= Suyash Gargate =

Indian kho kho player

Suyash Vishwas Gargate (born 8 June 1997) is an Indian kho kho player from Maharashtra. He plays for the India men's national kho kho team as an all-rounder. He was part of the Indian men’s team that won the inaugural Kho Kho World Cup held at New Delhi in January 2025. He plays for Gujarat Giants in the Ultimate Kho Kho (UKK), a franchise based league tournament. Giants won the UKK in their second season in 2024.

== Early life and education ==
Gargate is from Vijaynagar Colony, Pune, Maharashtra.  He has an elder brother. He completed his BSc in computer science and later, did an MA in economics. He started playing kho kho in 2007. In September 2024, he was recruited by the Department of School Education and Sports, Government of Maharashtra, as a Sports Executive Officer (Training), a Group B gazetted post.

== Career ==
In January 2025, Gargate was part of the Indian team that won the inaugural Kho Kho World Cup at New Delhi. The Indian team were placed in Group A and defeated Nepal, Brazil, Peru and Bhutan in the group stages.

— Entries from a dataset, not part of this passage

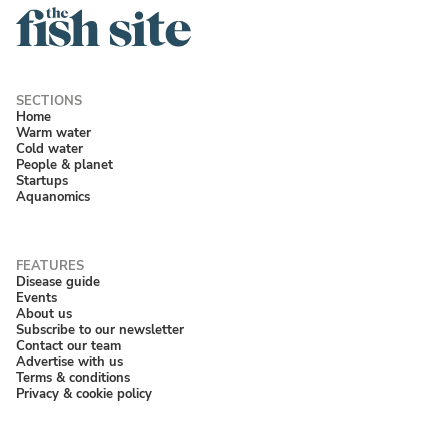
Home
Warm water
Cold water
People & planet
Startups
Aquanomics
Disease guide
Events
About us
Subscribe to our newsletter
Contact our team
Advertise with us
Terms & conditions
Privacy & cookie policy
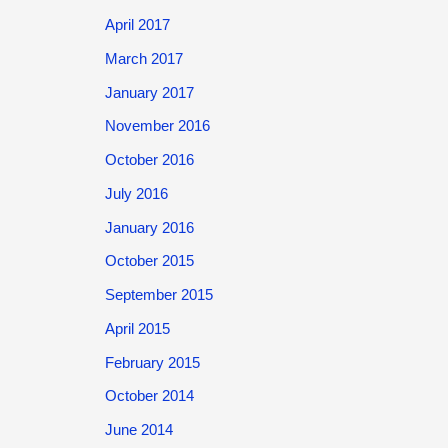
April 2017
March 2017
January 2017
November 2016
October 2016
July 2016
January 2016
October 2015
September 2015
April 2015
February 2015
October 2014
June 2014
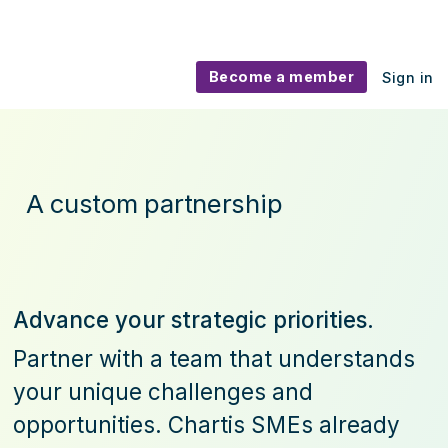
Become a member
Sign in
Advisory
A custom partnership
Advance your strategic priorities.
Partner with a team that understands
your unique challenges and
opportunities. Chartis
SME
s already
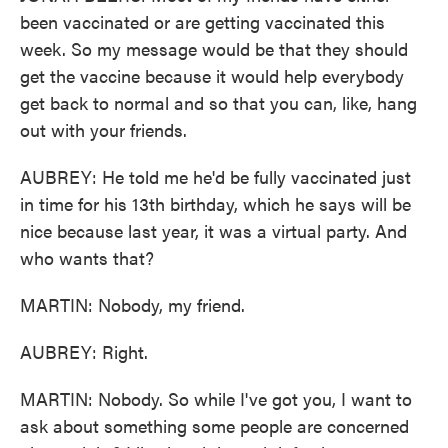
been vaccinated or are getting vaccinated this
week. So my message would be that they should
get the vaccine because it would help everybody
get back to normal and so that you can, like, hang
out with your friends.
AUBREY: He told me he'd be fully vaccinated just
in time for his 13th birthday, which he says will be
nice because last year, it was a virtual party. And
who wants that?
MARTIN: Nobody, my friend.
AUBREY: Right.
MARTIN: Nobody. So while I've got you, I want to
ask about something some people are concerned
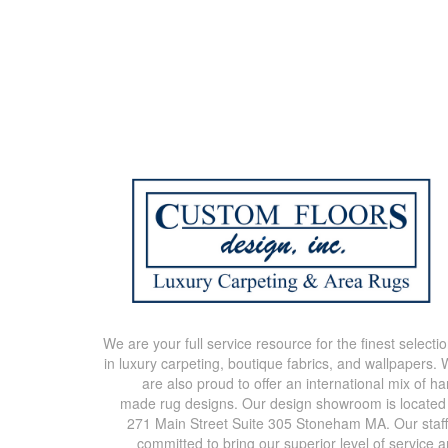
We are your full service resource for the finest selecti
in luxury carpeting, boutique fabrics, and wallpapers.
are also proud to offer an international mix of h
made rug designs. Our design showroom is located
271 Main Street Suite 305 Stoneham MA. Our staff
committed to bring our superior level of service 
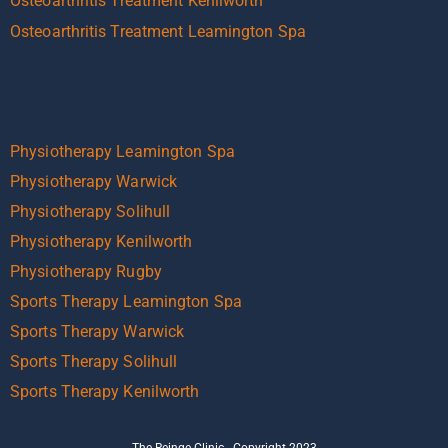
Osteoarthritis Treatment Kenilworth
Osteoarthritis Treatment Leamington Spa
Physiotherapy Leamington Spa
Physiotherapy Warwick
Physiotherapy Solihull
Physiotherapy Kenilworth
Physiotherapy Rugby
Sports Therapy Leamington Spa
Sports Therapy Warwick
Sports Therapy Solihull
Sports Therapy Kenilworth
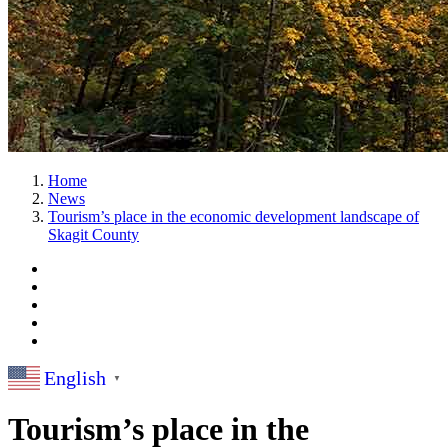
Home
News
Tourism’s place in the economic development landscape of
Skagit County
English
▼
Tourism’s place in the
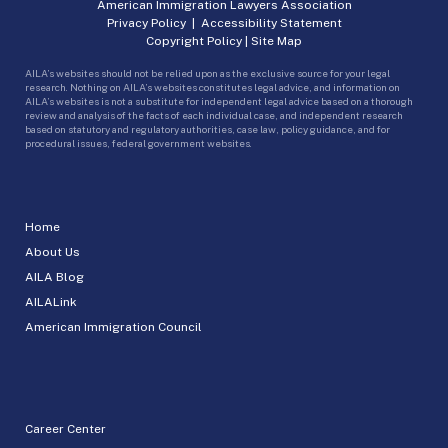
American Immigration Lawyers Association
Privacy Policy
|
Accessibility Statement
Copyright Policy
|
Site Map
AILA’s websites should not be relied upon as the exclusive source for your legal
research. Nothing on AILA’s websites constitutes legal advice, and information on
AILA’s websites is not a substitute for independent legal advice based on a thorough
review and analysis of the facts of each individual case, and independent research
based on statutory and regulatory authorities, case law, policy guidance, and for
procedural issues, federal government websites.
Home
About Us
AILA Blog
AILALink
American Immigration Council
Career Center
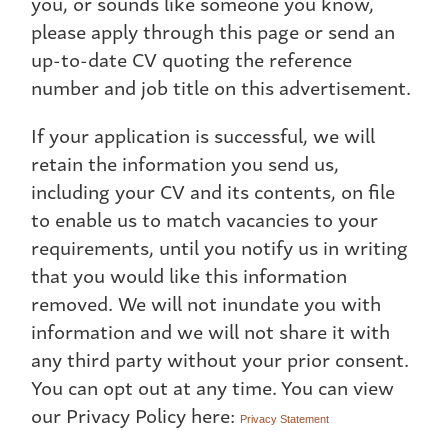
you, or sounds like someone you know,
please apply through this page or send an
up-to-date CV quoting the reference
number and job title on this advertisement.
If your application is successful, we will
retain the information you send us,
including your CV and its contents, on file
to enable us to match vacancies to your
requirements, until you notify us in writing
that you would like this information
removed. We will not inundate you with
information and we will not share it with
any third party without your prior consent.
You can opt out at any time. You can view
our Privacy Policy here:
Privacy Statement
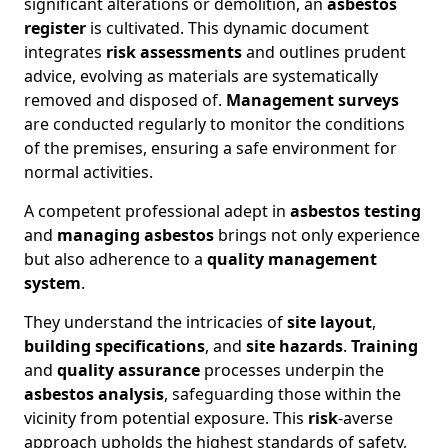
significant alterations or demolition, an
asbestos
register
is cultivated. This dynamic document
integrates
risk assessments
and outlines prudent
advice, evolving as materials are systematically
removed and disposed of.
Management surveys
are conducted regularly to monitor the conditions
of the premises, ensuring a safe environment for
normal activities.
A competent professional adept in
asbestos testing
and
managing asbestos
brings not only experience
but also adherence to a
quality management
system
.
They understand the intricacies of
site layout
,
building specifications
, and
site hazards
.
Training
and
quality assurance
processes underpin the
asbestos analysis
, safeguarding those within the
vicinity from potential exposure. This
risk
-averse
approach upholds the highest standards of safety,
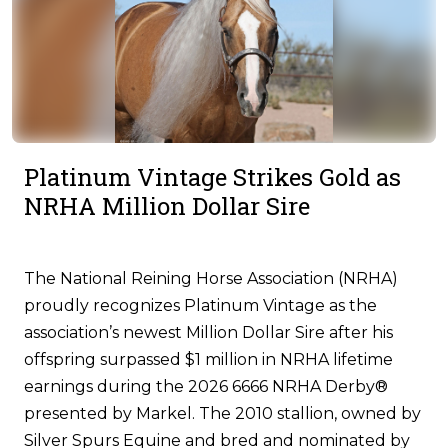
Platinum Vintage Strikes Gold as
NRHA Million Dollar Sire
The National Reining Horse Association (NRHA)
proudly recognizes Platinum Vintage as the
association’s newest Million Dollar Sire after his
offspring surpassed $1 million in NRHA lifetime
earnings during the 2026 6666 NRHA Derby®
presented by Markel. The 2010 stallion, owned by
Silver Spurs Equine and bred and nominated by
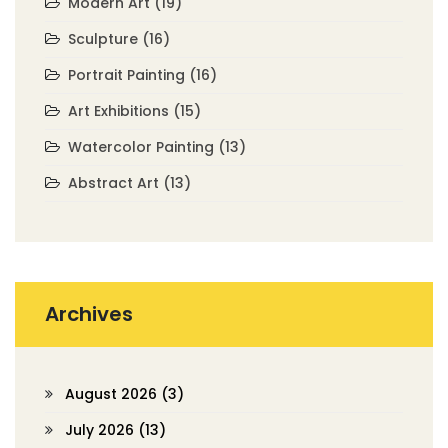
Modern Art
(19)
Sculpture
(16)
Portrait Painting
(16)
Art Exhibitions
(15)
Watercolor Painting
(13)
Abstract Art
(13)
Archives
August 2026
(3)
July 2026
(13)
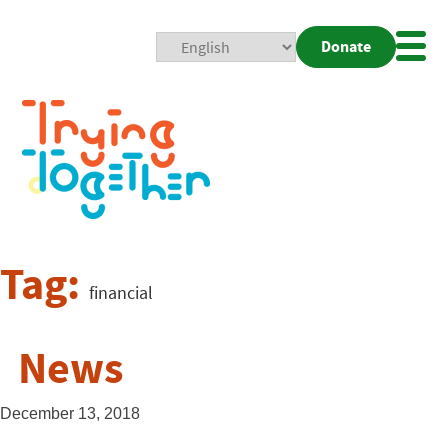
Donate
Mobi
Nav
Togg
Tag:
financial
News
December 13, 2018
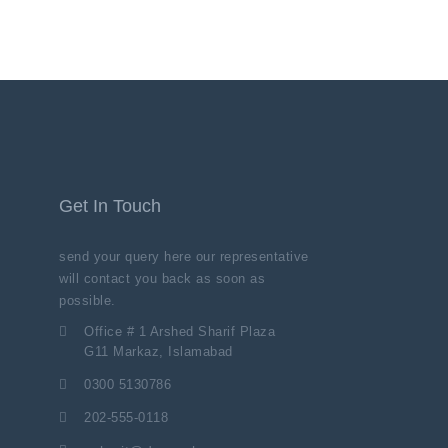
Get In Touch
send your query here our representative
will contact you back as soon as
possible.
Office # 1 Arshed Sharif Plaza
G11 Markaz, Islamabad
0300 5130786
202-555-0118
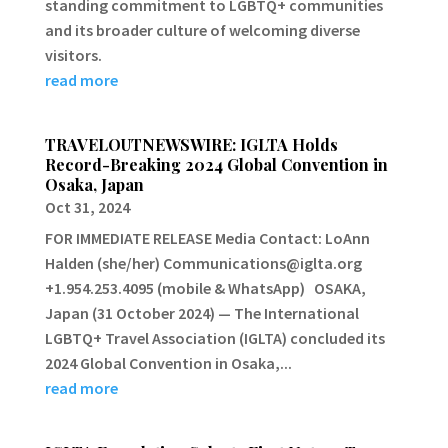
standing commitment to LGBTQ+ communities
and its broader culture of welcoming diverse
visitors.
read more
TRAVELOUTNEWSWIRE: IGLTA Holds
Record-Breaking 2024 Global Convention in
Osaka, Japan
Oct 31, 2024
FOR IMMEDIATE RELEASE Media Contact: LoAnn
Halden (she/her) Communications@iglta.org
+1.954.253.4095 (mobile & WhatsApp) OSAKA,
Japan (31 October 2024) — The International
LGBTQ+ Travel Association (IGLTA) concluded its
2024 Global Convention in Osaka,...
read more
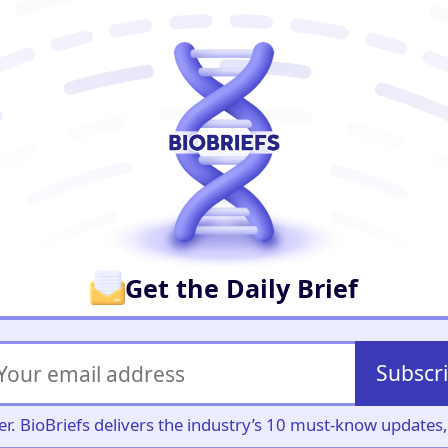
er
Get the Daily Brief
Subscr
iller. BioBriefs delivers the industry’s 10 must-know update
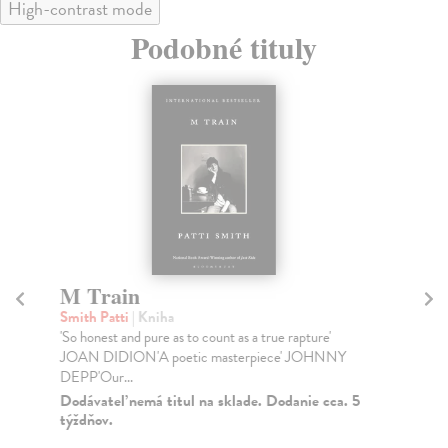
High-contrast mode
Podobné tituly
M Train
F
Smith Patti
| Kniha
Ca
'So honest and pure as to count as a true rapture'
TH
JOAN DIDION'A poetic masterpiece' JOHNNY
YE
DEPP'Our...
TH
Dodávateľ nemá titul na sklade. Dodanie cca. 5
Do
týždňov.
14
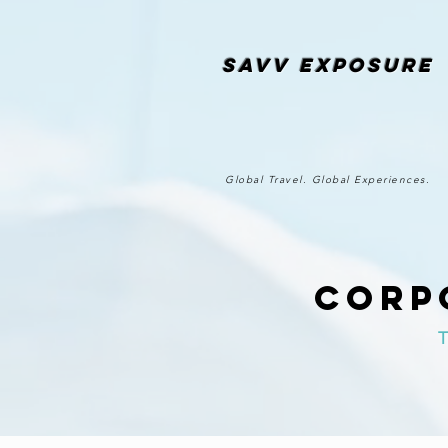
SAvv Exposure
Global Travel. Global Experiences.
Corp
T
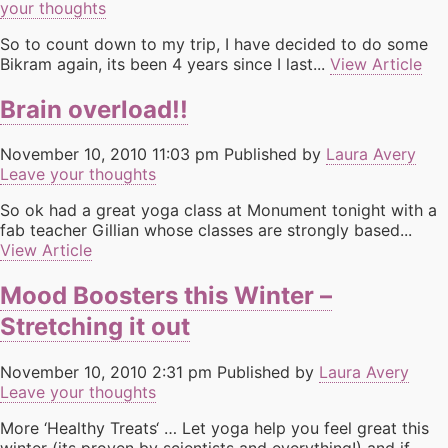
your thoughts
So to count down to my trip, I have decided to do some
Bikram again, its been 4 years since I last...
View Article
Brain overload!!
November 10, 2010 11:03 pm
Published by
Laura Avery
Leave your thoughts
So ok had a great yoga class at Monument tonight with a
fab teacher Gillian whose classes are strongly based...
View Article
Mood Boosters this Winter –
Stretching it out
November 10, 2010 2:31 pm
Published by
Laura Avery
Leave your thoughts
More ‘Healthy Treats‘ … Let yoga help you feel great this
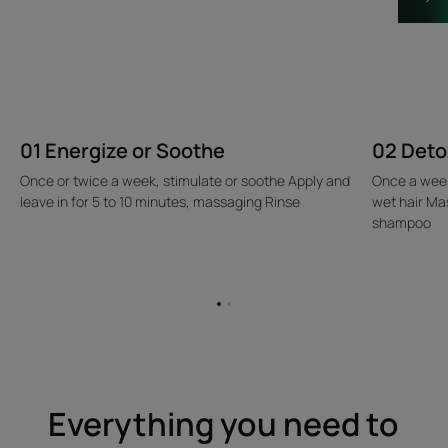
01 Energize or Soothe
02 Deto
Once or twice a week, stimulate or soothe Apply and
Once a week
leave in for 5 to 10 minutes, massaging Rinse
wet hair Ma
shampoo
Go
Go
to
to
item
item
1
2
Everything you need to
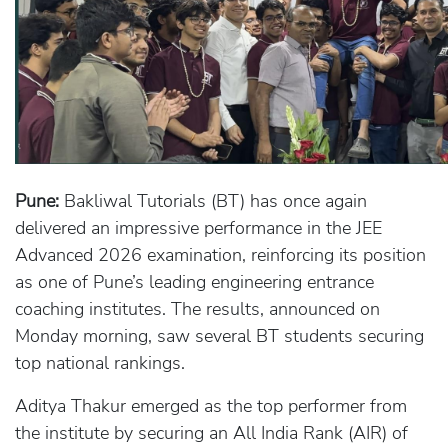
Pune:
Bakliwal Tutorials (BT) has once again
delivered an impressive performance in the JEE
Advanced 2026 examination, reinforcing its position
as one of Pune’s leading engineering entrance
coaching institutes. The results, announced on
Monday morning, saw several BT students securing
top national rankings.
Aditya Thakur emerged as the top performer from
the institute by securing an All India Rank (AIR) of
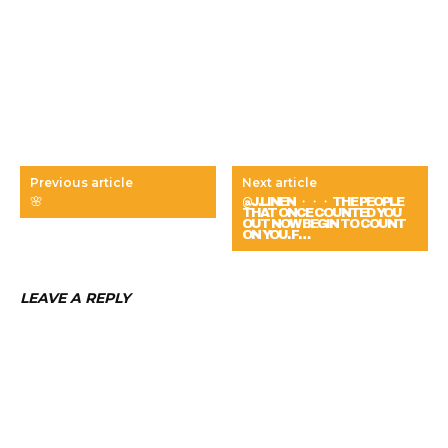
Previous article
Next article
🌸
@J.LINEN ・・・ THE PEOPLE
THAT ONCE COUNTED YOU
OUT NOW BEGIN TO COUNT
ON YOU. F…
LEAVE A REPLY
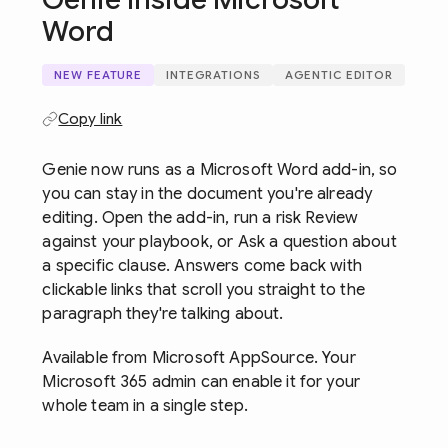
Word
NEW FEATURE
INTEGRATIONS
AGENTIC EDITOR
Copy link
Genie now runs as a Microsoft Word add-in, so
you can stay in the document you're already
editing. Open the add-in, run a risk Review
against your playbook, or Ask a question about
a specific clause. Answers come back with
clickable links that scroll you straight to the
paragraph they're talking about.
Available from Microsoft AppSource. Your
Microsoft 365 admin can enable it for your
whole team in a single step.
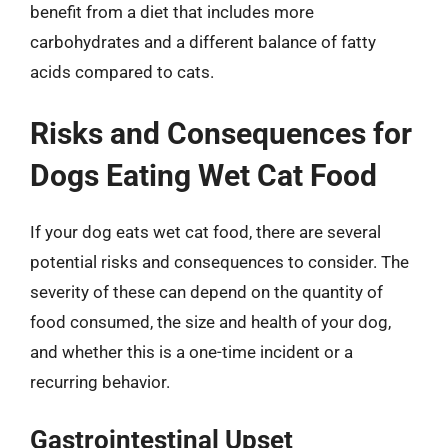
benefit from a diet that includes more
carbohydrates and a different balance of fatty
acids compared to cats.
Risks and Consequences for
Dogs Eating Wet Cat Food
If your dog eats wet cat food, there are several
potential risks and consequences to consider. The
severity of these can depend on the quantity of
food consumed, the size and health of your dog,
and whether this is a one-time incident or a
recurring behavior.
Gastrointestinal Upset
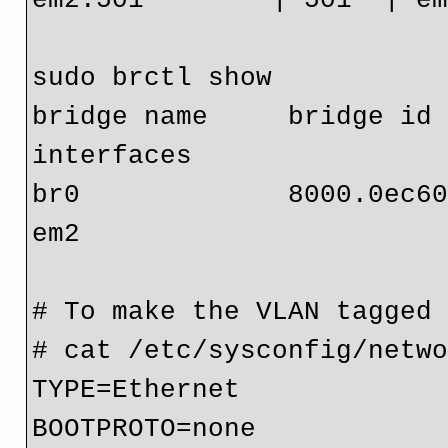
sudo brctl show

bridge name     bridge id   
interfaces

br0             8000.0ec608c9871f 
em2

# To make the VLAN tagged 
# cat /etc/sysconfig/netwo
TYPE=Ethernet

BOOTPROTO=none
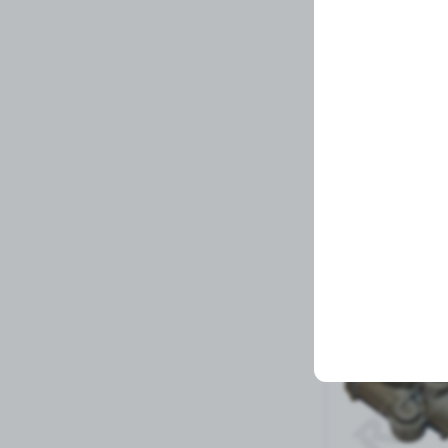
Fifth Wheel Pin P
Related Prod
6 left in stock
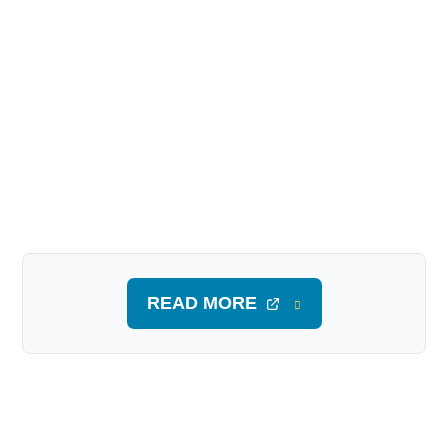
READ MORE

In the quarterfinals, India defeated Sri Lanka and beat South Africa 62-42 in the semifinals. In the finals, India defeated Nepal 54-36 to lift their maiden World Cup.

He represented Maharashtra in various Senior National Kho Kho Championships and won a gold and a silver medal. In 2024, he was part of the Gujarat Giants team that won the second season of the Ultimate Kho Kho league and then played for Maharashtra team that won the 56th Senior National Kho Kho Championship. He played for India in the test series against Nepal and England. He also played for Airports Authority of India.